What are students really receiving for such a large financial burden? Evidently, the answer is not enough - students are becoming ever more aware of the poor deal they have signed up for and are starting to voice their opinion against the academic and political establishment.
A major new report released this week, Timebomb: How the university cartel is failing Britain's students, has lifted the lid on how the public university institution has bullied its way to becoming an all-powerful entity, pricing every undergraduate degree at the maximum fee allowed, and taking more and more from the students whilst giving them less and less in return.

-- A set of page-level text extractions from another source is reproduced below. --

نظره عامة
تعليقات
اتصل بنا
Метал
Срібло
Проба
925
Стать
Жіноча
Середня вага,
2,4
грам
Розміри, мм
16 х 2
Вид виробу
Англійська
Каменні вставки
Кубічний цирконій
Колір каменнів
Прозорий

The student comments gathered in this report brings to light the fears of the authors, that students around the country are feeling ever increasing levels of resentment towards the university cartel. In return for tripling fees in 2012, the student has received nothing extra, no extra contact hours per week, no extra weeks taught per year - and still the student feels they are more of an inconvenience clogging up the university machine, despite being the financial force propping it up.
It is no surprise that student dissatisfaction is reaching unprecedented levels. YouGov polling for Timebomb of current students at English universities found that when asked to rate the overall value for money of their university on a scale of one to 10, fewer than three in 10 were prepared to give a score of more than seven.

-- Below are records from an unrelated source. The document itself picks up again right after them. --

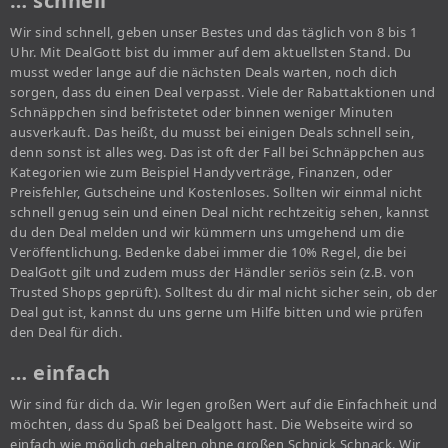
… schnell
Wir sind schnell, geben unser Bestes und das täglich von 8 bis 1
Uhr. Mit DealGott bist du immer auf dem aktuellsten Stand. Du
musst weder lange auf die nächsten Deals warten, noch dich
sorgen, dass du einen Deal verpasst. Viele der Rabattaktionen und
Schnäppchen sind befristetet oder binnen weniger Minuten
ausverkauft. Das heißt, du musst bei einigen Deals schnell sein,
denn sonst ist alles weg. Das ist oft der Fall bei Schnäppchen aus
Kategorien wie zum Beispiel Handyverträge, Finanzen, oder
Preisfehler, Gutscheine und Kostenloses. Sollten wir einmal nicht
schnell genug sein und einen Deal nicht rechtzeitig sehen, kannst
du den Deal melden und wir kümmern uns umgehend um die
Veröffentlichung. Bedenke dabei immer die 10% Regel, die bei
DealGott gilt und zudem muss der Händler seriös sein (z.B. von
Trusted Shops geprüft). Solltest du dir mal nicht sicher sein, ob der
Deal gut ist, kannst du uns gerne um Hilfe bitten und wie prüfen
den Deal für dich.
… einfach
Wir sind für dich da. Wir legen großen Wert auf die Einfachheit und
möchten, dass du Spaß bei Dealgott hast. Die Webseite wird so
einfach wie möglich gehalten ohne großen Schnick Schnack. Wir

Throughout the writing of this report, the complaint about the severe lack of contact hours was alarming, albeit unsurprising. The lack of contact hours the majority of students were receiving was brought up frequently, solidifying their argument that the tuition fees are unjustifiably high for what they are receiving in return. The university bubble is fit to burst, and once burst, there will be no quick fix. University applications are decreasing, the student is becoming more aware that there are other avenues to go down, with a university degree not a necessity in order to start your life as a young adult.
There are solutions that will drastically change the current direction. When the 2012 fee hikes were implemented, it was meant to reinvigorate the university institution, giving the consumer more power and freedom. The student would be presented with a wide choice of prices, new types of degree as well as new institutions offering new degrees. Out of the ruins of these failed promises, this report has been written. We hope to harness the increasing levels of student dissatisfaction as a driving force for change - finally giving the student more choice and freedom as well as drastically increasing the value for money of a university degree.
The universal implementation of two-year degrees is one way of increasing this choice. Allowing the student to graduate a year earlier, up to £20,000 less in debt and able to kick start their career faster, would drastically increase value for money. Almost 50% of students surveyed by YouGov for this report stated they would be interested in taking up a two-year degree course if it was offered. Many of them also had no reservations about whether or not it would be possible to squeeze their current three-year degree into two years. A quote gathered for the report from a student from a pre-1992 university stated, 'I think 18 months would be a reasonable timescale for high flyer to complete the course in, and two years for most people studying full-time'.
Our report aims to rectify the downward spiral of value for money universities currently exert. In order to re-establish UK universities as the world's best, and continue to innovate and develop one of the nation's greatest assets, changes need to be made swiftly and efficiently. The student who no longer feels valued, the most important customer, needs to be assured that their investment is being returned.
As one student who commented for the report states, 'I don't feel like I particularly know where the money that I have paid for my degree has gone - It has not gone on me!'
If two-year degrees are adopted far and wide, with Government zeal equivalent to the past and present campaigns for apprenticeships, the timebomb of debt and dissatisfaction will be defused just in time.